** Data section follows **

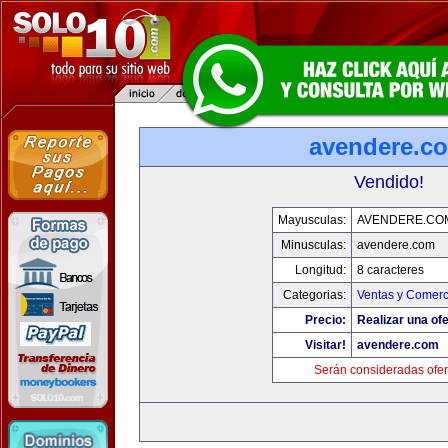
avendere.c
Vendido!
Mayusculas:
AVENDERE.CO
Minusculas:
avendere.com
Longitud:
8 caracteres
Categorias:
Ventas y Comerc
Precio:
Realizar una ofe
Visitar!
avendere.com
Serán consideradas ofer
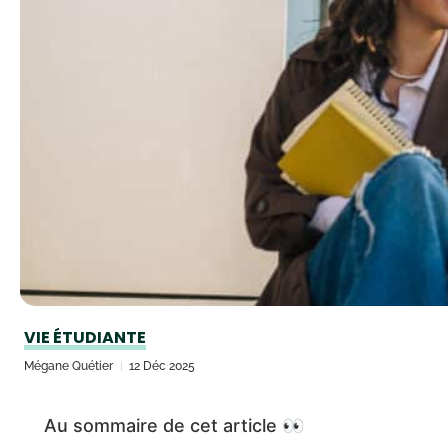
VIE ÉTUDIANTE
Mégane Quétier
12 Déc 2025
Au sommaire de cet article 👀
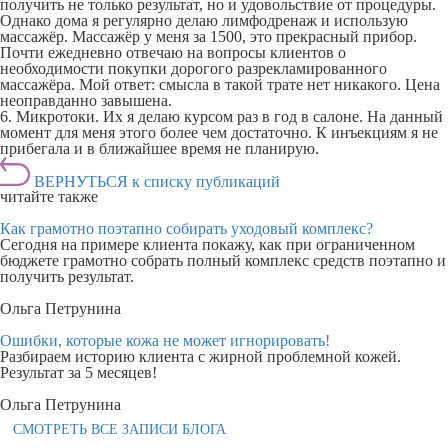
получить не только результат, но и удовольствие от процедуры.
Однако дома я регулярно делаю лимфодренаж и использую
массажёр. Массажёр у меня за 1500, это прекрасный прибор.
Почти ежедневно отвечаю на вопросы клиентов о
необходимости покупки дорогого разрекламированного
массажёра. Мой ответ: смысла в такой трате нет никакого. Цена
неоправданно завышена.
6. Микротоки. Их я делаю курсом раз в год в салоне. На данный
момент для меня этого более чем достаточно. К инъекциям я не
прибегала и в ближайшее время не планирую.
ВЕРНУТЬСЯ к списку публикаций
читайте также
Как грамотно поэтапно собирать уходовый комплекс?
Сегодня на примере клиента покажу, как при ограниченном
бюджете грамотно собрать полный комплекс средств поэтапно и
получить результат.
Ольга Петрунина
Ошибки, которые кожа не может игнорировать!
Разбираем историю клиента с жирной проблемной кожей.
Результат за 5 месяцев!
Ольга Петрунина
СМОТРЕТЬ ВСЕ ЗАПИСИ БЛОГА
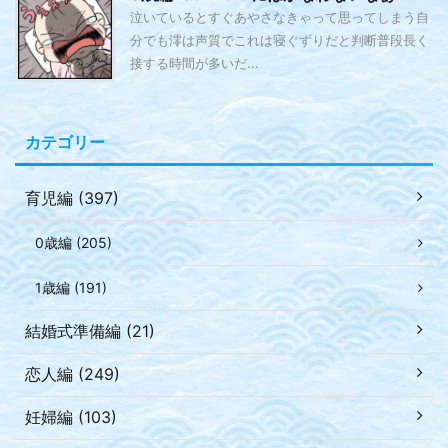
泣いているとすぐあやさなきゃって思ってしまう自
分でも澪は声質でこれは寝ぐずりだと判断普段長く
接する時間が多いだ...
カテゴリー
育児編 (397)
0歳編 (205)
1歳編 (191)
結婚式準備編 (21)
恋人編 (249)
妊婦編 (103)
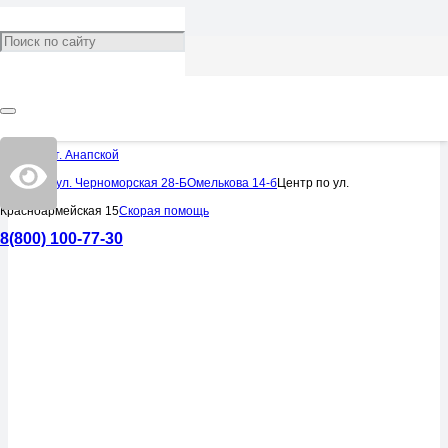
УСЛУГИ
Дренажей мочевой
системы
Центр в ст. Анапской
Центр по ул. Черноморская 28-Б
Омелькова 14-б
Центр по ул.
Красноармейская 15
Скорая помощь
8(800) 100-77-30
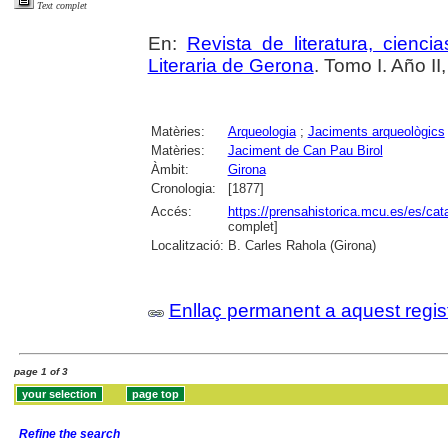
Text complet
En:
Revista de literatura, cienc
Literaria de Gerona
. Tomo I. Año II
Matèries:
Arqueologia
;
Jaciments arqueològics
Matèries:
Jaciment de Can Pau Birol
Àmbit:
Girona
Cronologia:
[1877]
Accés:
https://prensahistorica.mcu.es/es/c
complet]
Localització:
B. Carles Rahola (Girona)
Enllaç permanent a aquest regis
page 1 of 3
Refine the search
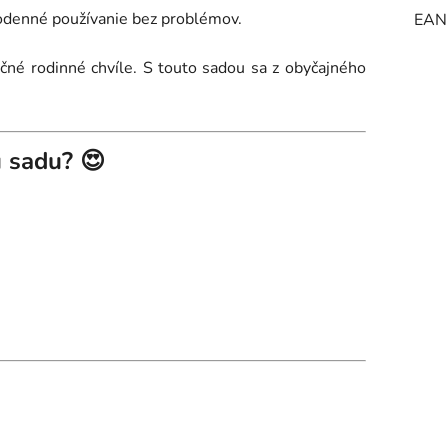
ždodenné používanie bez problémov.
EAN
čné rodinné chvíle. S touto sadou sa z obyčajného
ú sadu? 😍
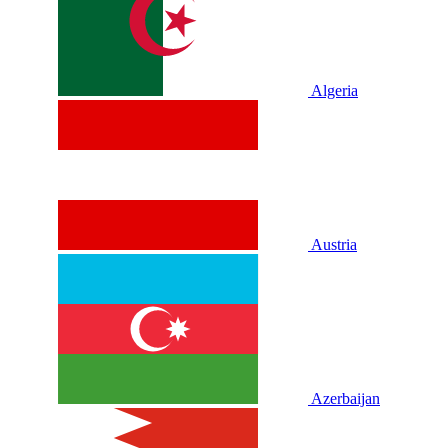
Algeria
Austria
Azerbaijan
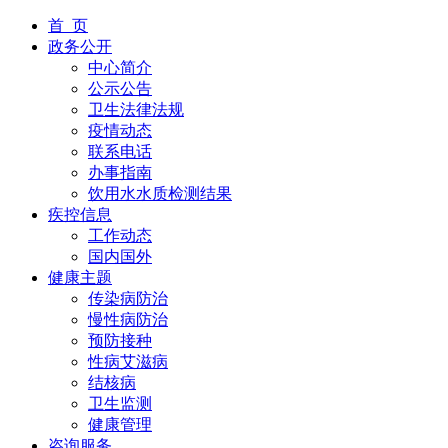
首 页
政务公开
中心简介
公示公告
卫生法律法规
疫情动态
联系电话
办事指南
饮用水水质检测结果
疾控信息
工作动态
国内国外
健康主题
传染病防治
慢性病防治
预防接种
性病艾滋病
结核病
卫生监测
健康管理
咨询服务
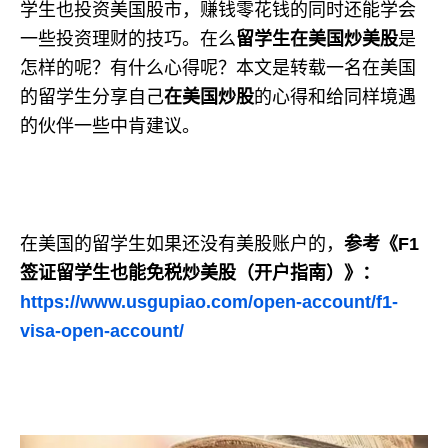
学生也投资美国股市，赚钱零花钱的同时还能学会
一些投资理财的技巧。在么
留学生在美国炒美股
是
怎样的呢？有什么心得呢？本文是转载一名在美国
的留学生分享自己
在美国炒股
的心得和给同样境遇
的伙伴一些中肯建议。
在美国的留学生如果还没有美股账户的，
参考《F1
签证留学生也能免税炒美股（开户指南）》：
https://www.usgupiao.com/open-account/f1-
visa-open-account/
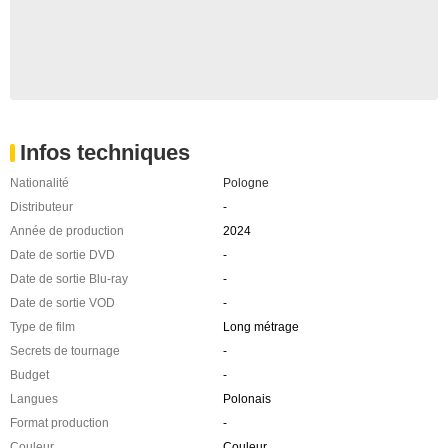
Infos techniques
Nationalité
Pologne
Distributeur
-
Année de production
2024
Date de sortie DVD
-
Date de sortie Blu-ray
-
Date de sortie VOD
-
Type de film
Long métrage
Secrets de tournage
-
Budget
-
Langues
Polonais
Format production
-
Couleur
Couleur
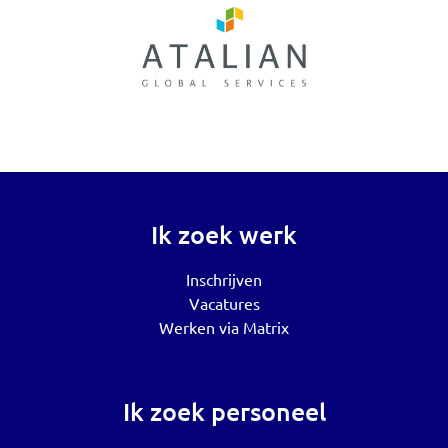
Ik zoek werk
Inschrijven
Vacatures
Werken via Matrix
Ik zoek personeel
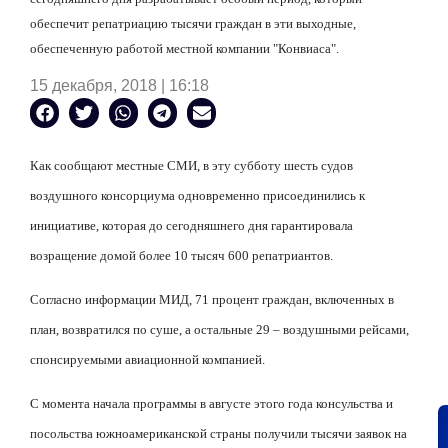
обеспечит репатриацию тысячи граждан в эти выходные,
обеспеченную работой местной компании "Конвиаса".
15 декабря, 2018 | 16:18
Как сообщают местные СМИ, в эту субботу шесть судов
воздушного консорциума одновременно присоединились к
инициативе, которая до сегодняшнего дня гарантировала
возращение домой более 10 тысяч 600 репатриантов.
Согласно информации МИД, 71 процент граждан, включенных в
план, возвратился по суше, а остальные 29 – воздушными рейсами,
спонсируемыми авиационной компанией.
С момента начала программы в августе этого года консульства и
посольства южноамериканской страны получили тысячи заявок на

** End of Data section **

__Exercise brief__.
Reproduce the whole of the data, word for word, and omit its pictures.

__Reply to the task__.
avendere.c
Vendido!
Mayusculas:
AVENDERE.CO
Minusculas:
avendere.com
Longitud:
8 caracteres
Categorias:
Ventas y Comerc
Precio:
Realizar una ofe
Visitar!
avendere.com
Serán consideradas ofer
VIE ÉTUDIANTE
Mégane Quétier
12 Déc 2025
Au sommaire de cet article 👀
получить не только результат, но и удовольствие от процедуры.
Однако дома я регулярно делаю лимфодренаж и использую
массажёр. Массажёр у меня за 1500, это прекрасный прибор.
Почти ежедневно отвечаю на вопросы клиентов о
необходимости покупки дорогого разрекламированного
массажёра. Мой ответ: смысла в такой трате нет никакого. Цена
неоправданно завышена.
6. Микротоки. Их я делаю курсом раз в год в салоне. На данный
момент для меня этого более чем достаточно. К инъекциям я не
прибегала и в ближайшее время не планирую.
ВЕРНУТЬСЯ к списку публикаций
читайте также
Как грамотно поэтапно собирать уходовый комплекс?
Сегодня на примере клиента покажу, как при ограниченном
бюджете грамотно собрать полный комплекс средств поэтапно и
получить результат.
Ольга Петрунина
Ошибки, которые кожа не может игнорировать!
Разбираем историю клиента с жирной проблемной кожей.
Результат за 5 месяцев!
Ольга Петрунина
СМОТРЕТЬ ВСЕ ЗАПИСИ БЛОГА
泣いているとすぐあやさなきゃって思ってしまう自
分でも澪は声質でこれは寝ぐずりだと判断普段長く
接する時間が多いだ...
カテゴリー
育児編 (397)
0歳編 (205)
1歳編 (191)
結婚式準備編 (21)
恋人編 (249)
妊婦編 (103)
УСЛУГИ
Дренажей мочевой
системы
Центр в ст. Анапской
Центр по ул. Черноморская 28-Б
Омелькова 14-б
Центр по ул.
Красноармейская 15
Скорая помощь
8(800) 100-77-30
Text complet
En:
Revista de literatura, cienc
Literaria de Gerona
. Tomo I. Año II
Matèries:
Arqueologia
;
Jaciments arqueològics
Matèries:
Jaciment de Can Pau Birol
Àmbit:
Girona
Cronologia:
[1877]
Accés:
https://prensahistorica.mcu.es/es/c
complet]
Localització:
B. Carles Rahola (Girona)
Enllaç permanent a aquest regis
page 1 of 3
Refine the search
ždodenné používanie bez problémov.
EAN
čné rodinné chvíle. S touto sadou sa z obyčajného
ú sadu? 😍
Algeria
Austria
Azerbaijan
首 页
政务公开
中心简介
公示公告
卫生法律法规
疫情动态
联系电话
办事指南
饮用水水质检测结果
疾控信息
工作动态
国内国外
健康主题
传染病防治
慢性病防治
预防接种
性病艾滋病
结核病
卫生监测
健康管理
咨询服务
学生也投资美国股市，赚钱零花钱的同时还能学会
一些投资理财的技巧。在么
留学生在美国炒美股
是
怎样的呢？有什么心得呢？本文是转载一名在美国
的留学生分享自己
在美国炒股
的心得和给同样境遇
的伙伴一些中肯建议。
在美国的留学生如果还没有美股账户的，
参考《F1
签证留学生也能免税炒美股（开户指南）》：
https://www.usgupiao.com/open-account/f1-
visa-open-account/
Infos techniques
Nationalité
Pologne
Distributeur
-
Année de production
2024
Date de sortie DVD
-
Date de sortie Blu-ray
-
Date de sortie VOD
-
Type de film
Long métrage
Secrets de tournage
-
Budget
-
Langues
Polonais
Format production
-
Couleur
Couleur
Ik zoek werk
Inschrijven
Vacatures
Werken via Matrix
Ik zoek personeel
обеспечит репатриацию тысячи граждан в эти выходные,
обеспеченную работой местной компании "Конвиаса".
15 декабря, 2018 | 16:18
Как сообщают местные СМИ, в эту субботу шесть судов
воздушного консорциума одновременно присоединились к
инициативе, которая до сегодняшнего дня гарантировала
возращение домой более 10 тысяч 600 репатриантов.
Согласно информации МИД, 71 процент граждан, включенных в
план, возвратился по суше, а остальные 29 – воздушными рейсами,
спонсируемыми авиационной компанией.
С момента начала программы в августе этого года консульства и
посольства южноамериканской страны получили тысячи заявок на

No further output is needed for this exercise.